A Tale of Two Fires: Eaton and Palisades
How the Eaton and Palisades Fires Revealed Different Weak Points in LA’s Disaster Readiness

The Eaton and Palisades fires both started on January 7, 2025, and quickly became two of the most destructive wildfires in California history. They burned simultaneously in different parts of Los Angeles County as residents struggled through chaotic evacuations that saw exit routes snarled with traffic and cars abandoned on the freeway.
Both fires were driven by strong Santa Ana winds and months of drought, but NASA’s fire-spread analysis and post-disaster reviews show that each fire revealed different weaknesses in LA’s disaster preparedness.
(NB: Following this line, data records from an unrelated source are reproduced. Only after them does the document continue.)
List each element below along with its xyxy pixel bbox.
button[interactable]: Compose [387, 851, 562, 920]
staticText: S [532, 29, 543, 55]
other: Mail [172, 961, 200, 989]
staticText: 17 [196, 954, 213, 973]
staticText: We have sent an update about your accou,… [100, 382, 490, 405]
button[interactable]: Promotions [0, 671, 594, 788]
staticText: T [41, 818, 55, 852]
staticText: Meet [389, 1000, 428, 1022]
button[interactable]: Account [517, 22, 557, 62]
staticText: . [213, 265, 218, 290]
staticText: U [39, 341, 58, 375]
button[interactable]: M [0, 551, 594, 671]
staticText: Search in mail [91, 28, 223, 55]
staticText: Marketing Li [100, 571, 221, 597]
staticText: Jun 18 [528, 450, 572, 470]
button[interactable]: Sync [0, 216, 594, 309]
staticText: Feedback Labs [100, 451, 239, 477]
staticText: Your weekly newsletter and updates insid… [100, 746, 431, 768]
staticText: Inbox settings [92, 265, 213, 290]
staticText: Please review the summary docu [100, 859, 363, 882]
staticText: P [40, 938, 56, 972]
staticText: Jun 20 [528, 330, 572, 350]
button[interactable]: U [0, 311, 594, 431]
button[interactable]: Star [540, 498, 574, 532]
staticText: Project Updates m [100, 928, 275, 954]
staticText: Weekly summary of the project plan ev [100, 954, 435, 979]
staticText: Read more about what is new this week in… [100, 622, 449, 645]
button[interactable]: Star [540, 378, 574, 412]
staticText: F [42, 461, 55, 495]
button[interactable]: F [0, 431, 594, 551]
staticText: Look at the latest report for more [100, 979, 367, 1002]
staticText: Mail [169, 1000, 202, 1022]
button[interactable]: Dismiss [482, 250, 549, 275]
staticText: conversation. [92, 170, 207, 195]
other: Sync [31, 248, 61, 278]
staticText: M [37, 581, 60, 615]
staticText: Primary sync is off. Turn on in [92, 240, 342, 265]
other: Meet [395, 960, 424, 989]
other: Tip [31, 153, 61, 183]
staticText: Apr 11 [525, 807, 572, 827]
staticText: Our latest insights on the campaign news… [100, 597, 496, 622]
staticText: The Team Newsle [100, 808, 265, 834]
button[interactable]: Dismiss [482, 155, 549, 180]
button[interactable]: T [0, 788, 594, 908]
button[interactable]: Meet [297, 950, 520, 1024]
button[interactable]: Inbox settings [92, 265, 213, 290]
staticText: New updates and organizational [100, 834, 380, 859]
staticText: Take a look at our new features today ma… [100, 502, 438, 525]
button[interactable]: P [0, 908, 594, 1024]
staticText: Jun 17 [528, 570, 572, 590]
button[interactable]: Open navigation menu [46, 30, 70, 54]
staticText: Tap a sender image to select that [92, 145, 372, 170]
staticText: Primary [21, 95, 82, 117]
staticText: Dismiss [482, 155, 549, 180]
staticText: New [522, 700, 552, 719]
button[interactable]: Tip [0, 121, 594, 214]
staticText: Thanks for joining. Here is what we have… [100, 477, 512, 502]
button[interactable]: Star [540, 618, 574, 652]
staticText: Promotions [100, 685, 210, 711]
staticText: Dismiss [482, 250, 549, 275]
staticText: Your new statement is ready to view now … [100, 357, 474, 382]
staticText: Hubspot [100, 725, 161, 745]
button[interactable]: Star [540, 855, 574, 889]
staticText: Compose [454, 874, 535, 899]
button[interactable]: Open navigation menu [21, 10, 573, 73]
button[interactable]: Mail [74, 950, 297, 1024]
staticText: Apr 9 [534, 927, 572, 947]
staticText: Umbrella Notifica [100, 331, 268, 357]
Together, these fires highlighted problems with emergency response, weak infrastructure, and planning issues at the wildland-urban interface (WUI). Learning from these differences is key to building a stronger, more resilient future.
Two Fires, Two Behaviors: What NASA’s Maps Show
NASA’s satellite fire-tracking showed that even though the Eaton and Palisades fires started on the same day, they spread in very different ways.
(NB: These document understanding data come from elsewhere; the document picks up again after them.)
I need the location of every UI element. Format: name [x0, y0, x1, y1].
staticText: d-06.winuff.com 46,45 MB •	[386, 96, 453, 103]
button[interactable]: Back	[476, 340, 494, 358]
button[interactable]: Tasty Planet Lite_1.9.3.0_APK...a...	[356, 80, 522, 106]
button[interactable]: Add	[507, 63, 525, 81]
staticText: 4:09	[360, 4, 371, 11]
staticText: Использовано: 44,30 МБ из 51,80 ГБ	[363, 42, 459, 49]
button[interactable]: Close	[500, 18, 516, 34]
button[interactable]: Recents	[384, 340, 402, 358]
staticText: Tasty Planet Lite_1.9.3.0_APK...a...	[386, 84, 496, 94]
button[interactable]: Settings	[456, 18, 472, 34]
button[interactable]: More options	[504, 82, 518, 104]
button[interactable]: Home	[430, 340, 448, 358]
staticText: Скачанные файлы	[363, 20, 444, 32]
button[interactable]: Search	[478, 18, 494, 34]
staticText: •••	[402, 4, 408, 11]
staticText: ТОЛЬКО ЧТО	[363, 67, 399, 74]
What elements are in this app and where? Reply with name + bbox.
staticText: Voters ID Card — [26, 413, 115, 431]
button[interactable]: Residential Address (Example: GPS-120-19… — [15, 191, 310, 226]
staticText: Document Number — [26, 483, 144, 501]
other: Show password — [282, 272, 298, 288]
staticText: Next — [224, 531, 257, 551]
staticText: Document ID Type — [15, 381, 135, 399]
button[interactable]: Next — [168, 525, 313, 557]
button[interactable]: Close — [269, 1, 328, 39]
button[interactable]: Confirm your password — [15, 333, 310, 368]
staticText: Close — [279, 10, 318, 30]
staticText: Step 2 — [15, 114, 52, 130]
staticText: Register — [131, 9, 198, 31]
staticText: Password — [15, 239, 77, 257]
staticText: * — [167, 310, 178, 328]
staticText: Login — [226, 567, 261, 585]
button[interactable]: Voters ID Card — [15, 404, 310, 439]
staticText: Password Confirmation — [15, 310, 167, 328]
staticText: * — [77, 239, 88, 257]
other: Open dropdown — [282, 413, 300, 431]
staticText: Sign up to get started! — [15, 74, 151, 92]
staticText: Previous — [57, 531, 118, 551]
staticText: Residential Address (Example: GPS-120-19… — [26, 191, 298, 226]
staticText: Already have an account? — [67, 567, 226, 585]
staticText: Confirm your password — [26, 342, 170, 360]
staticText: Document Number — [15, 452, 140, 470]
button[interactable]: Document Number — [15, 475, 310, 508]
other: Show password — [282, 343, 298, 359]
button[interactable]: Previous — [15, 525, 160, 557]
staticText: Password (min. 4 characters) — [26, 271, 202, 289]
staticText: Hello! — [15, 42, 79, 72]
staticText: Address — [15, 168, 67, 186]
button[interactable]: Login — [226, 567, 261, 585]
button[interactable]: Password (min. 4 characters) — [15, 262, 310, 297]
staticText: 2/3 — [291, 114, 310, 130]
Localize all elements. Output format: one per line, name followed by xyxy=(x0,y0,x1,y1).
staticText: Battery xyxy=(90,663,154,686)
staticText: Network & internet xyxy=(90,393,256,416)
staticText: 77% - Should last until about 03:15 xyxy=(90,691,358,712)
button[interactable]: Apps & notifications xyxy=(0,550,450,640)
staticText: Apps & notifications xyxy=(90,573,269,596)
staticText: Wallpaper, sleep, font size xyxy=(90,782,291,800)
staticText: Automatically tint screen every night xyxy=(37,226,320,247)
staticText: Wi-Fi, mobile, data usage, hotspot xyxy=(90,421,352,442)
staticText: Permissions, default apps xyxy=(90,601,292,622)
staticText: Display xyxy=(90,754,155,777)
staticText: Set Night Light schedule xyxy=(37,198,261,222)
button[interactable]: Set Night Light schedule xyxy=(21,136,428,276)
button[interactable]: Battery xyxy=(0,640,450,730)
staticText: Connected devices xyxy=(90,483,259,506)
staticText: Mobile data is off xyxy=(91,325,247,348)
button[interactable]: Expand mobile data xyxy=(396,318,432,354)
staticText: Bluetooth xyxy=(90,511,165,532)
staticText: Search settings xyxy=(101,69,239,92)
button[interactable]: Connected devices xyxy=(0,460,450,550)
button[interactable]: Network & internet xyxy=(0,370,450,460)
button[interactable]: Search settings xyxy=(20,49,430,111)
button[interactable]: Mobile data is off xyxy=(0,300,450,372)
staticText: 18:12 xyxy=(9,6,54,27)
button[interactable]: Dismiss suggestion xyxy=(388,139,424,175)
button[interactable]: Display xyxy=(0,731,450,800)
Satellite visualizations show:
- The Palisades Fire spread across dense coastal‑mountain vegetation, burning 23,448 acres and destroying 6,837 structures as it swept through Pacific Palisades, Malibu, and Topanga.
- The Eaton Fire tore through foothill communities near Altadena, ultimately burning 14,021 acres and damaging or destroying 9,414 structures.
NASA’s 12-hour maps showed the Palisades Fire spread quickly through coastal wind corridors, while the Eaton Fire moved through steep canyons and created unpredictable firelines that trapped foothill neighborhoods.
The different terrain and spread patterns revealed separate weaknesses: one was linked to WUI sprawl near the coast, and the other to old infrastructure and canyon-front communities.
Infrastructure Failures vs. Arson Rekindling
The Eaton Fire was tied to failures in the electrical infrastructure. Federal analysis concluded that high‑tension Southern California Edison power lines ignited the blaze, prompting litigation and federal action.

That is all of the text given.